Spectral analysis of fetal heart rate variability improves our understanding of the physiological response of the human fetus to hypoxaemia and can provide valuable insight into pathophysiological conditions. Our study indicates that normalised LF and HF power are promising markers for fetal distress and could probably be useful to improve fetal monitoring. To determine the diagnostic value for identification of fetuses at risk for severe acidaemia, prospective studies are needed.

There are no known financial, personal, political, intellectual, or religious interests of any of the authors.

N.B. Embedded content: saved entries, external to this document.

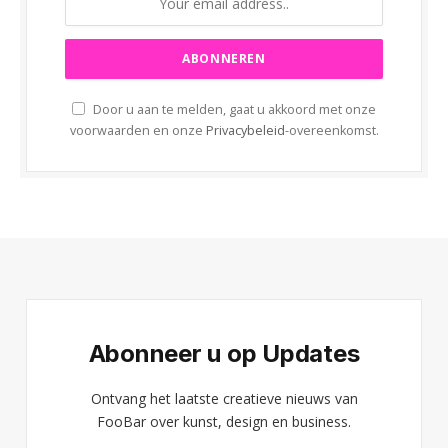
Door u aan te melden, gaat u akkoord met onze
voorwaarden en onze
Privacybeleid
-overeenkomst.
Abonneer u op Updates
Ontvang het laatste creatieve nieuws van
FooBar over kunst, design en business.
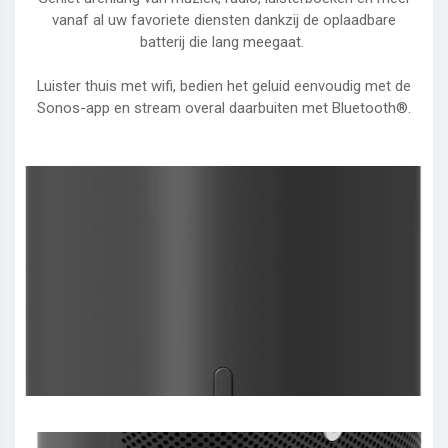
vanaf al uw favoriete diensten dankzij de oplaadbare
batterij die lang meegaat.
Luister thuis met wifi, bedien het geluid eenvoudig met de
Sonos-app en stream overal daarbuiten met Bluetooth®.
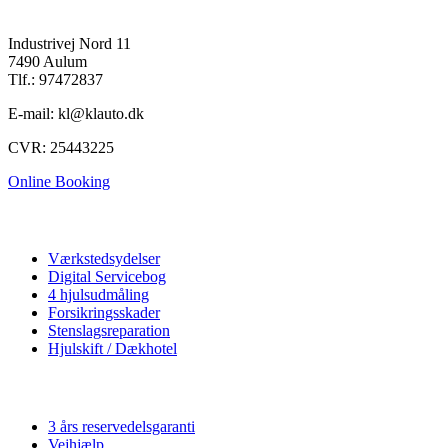
K&L Auto A/S
Industrivej Nord 11
7490 Aulum
Tlf.: 97472837
E-mail: kl@klauto.dk
CVR: 25443225
Online Booking
Autoværksted
Værkstedsydelser
Digital Servicebog
4 hjulsudmåling
Forsikringsskader
Stenslagsreparation
Hjulskift / Dækhotel
Vi tilbyder
3 års reservedelsgaranti
Vejhjælp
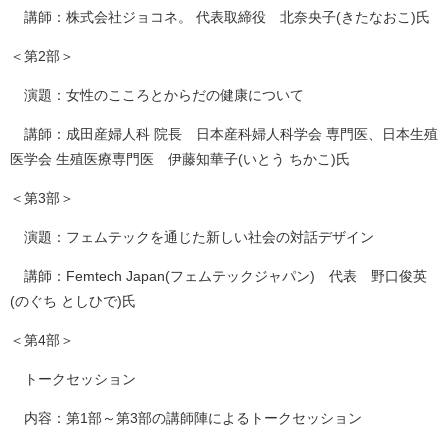
講師：株式会社ジョコネ。 代表取締役 北奈央子(きたなおこ)氏
＜第2部＞
演題：女性のこころとからだの健康について
講師：成田産婦人科 院長 日本産科婦人科学会 専門医、日本生殖
医学会 生殖医療専門医 伊藤知華子(いとう ちかこ)氏
＜第3部＞
演題：フェムテックを通じた新しい社会の対話デザイン
講師：Femtech Japan(フェムテックジャパン) 代表 野口俊英
(のぐち としひで)氏
＜第4部＞
トークセッション
内容：第1部～第3部の講師陣によるトークセッション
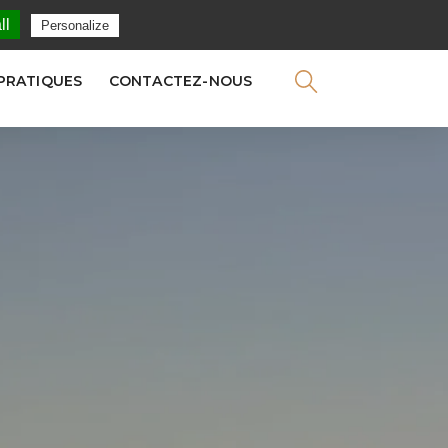
NEWSLETTER
ll
Personalize
 PRATIQUES
CONTACTEZ-NOUS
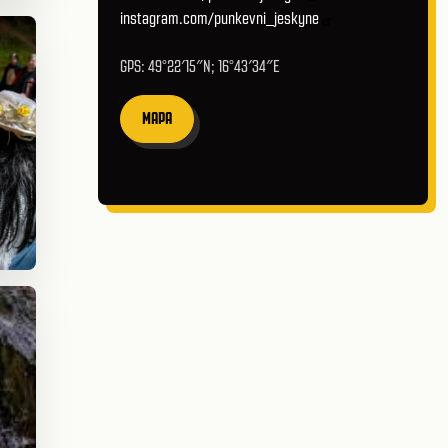
instagram.com/punkevni_jeskyne
GPS: 49°22′15″N; 16°43′34″E
MAPA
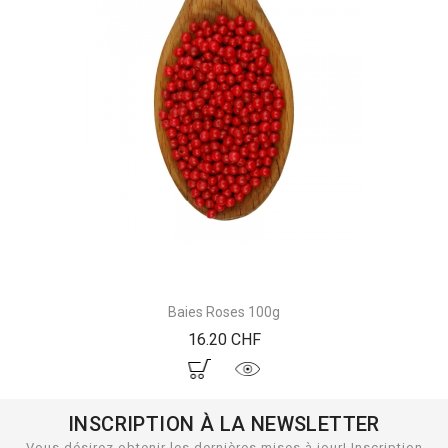
Baies Roses 100g
Prix
16.20 CHF
INSCRIPTION À LA NEWSLETTER
Vous désirez obtenir les dernières mises à jour! Inscription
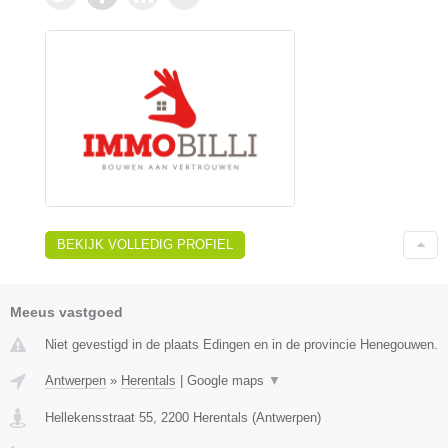
BEKIJK VOLLEDIG PROFIEL
Meeus vastgoed
Niet gevestigd in de plaats Edingen en in de provincie Henegouwen.
Antwerpen
»
Herentals
|
Google maps
▼
Hellekensstraat 55
,
2200
Herentals
(
Antwerpen
)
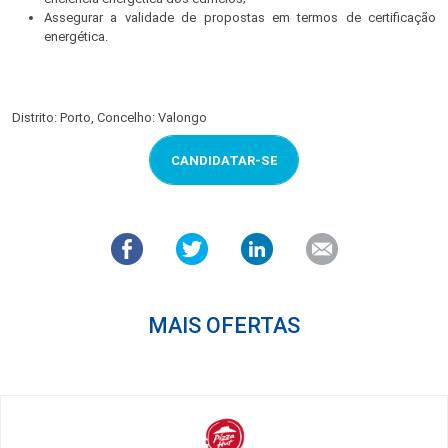
Assegurar a validade de propostas em termos de certificação
energética.
Distrito: Porto, Concelho: Valongo
CANDIDATAR-SE
MAIS OFERTAS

S.G.O. and J.W.M.B. were, besides being the initiators, also the supervisors of this study. J.O.E.H.v.L. designed the study, collected the data, analysed the data and wrote the manuscript. C.H.L.P and R.V. designed the beat-to-beat fetal heart rate and the spectral analysis software and were involved in writing the manuscript. S.H. was the leading force in the set up of the methodological layout and performed the statistical analyses of the data. All authors discussed the results and commented on the manuscript.

Because the study was performed retrospectively informed consent and institutional review board approval were not required.

The study has been performed without the support of funding.

The authors would like to thank A. Kwee, Department of Obstetrics and Gynaecology, University Medical Centre Utrecht, for provision of their STAN^® registrations. We thank J.J.M. Rijpkema, Department of Mathematics and Computer Science, Eindhoven University of Technology, for statistical advice. We are grateful to P.F.F. Wijn, Department of Applied Physics, Eindhoven University of Technology, for his useful comments on our manuscript.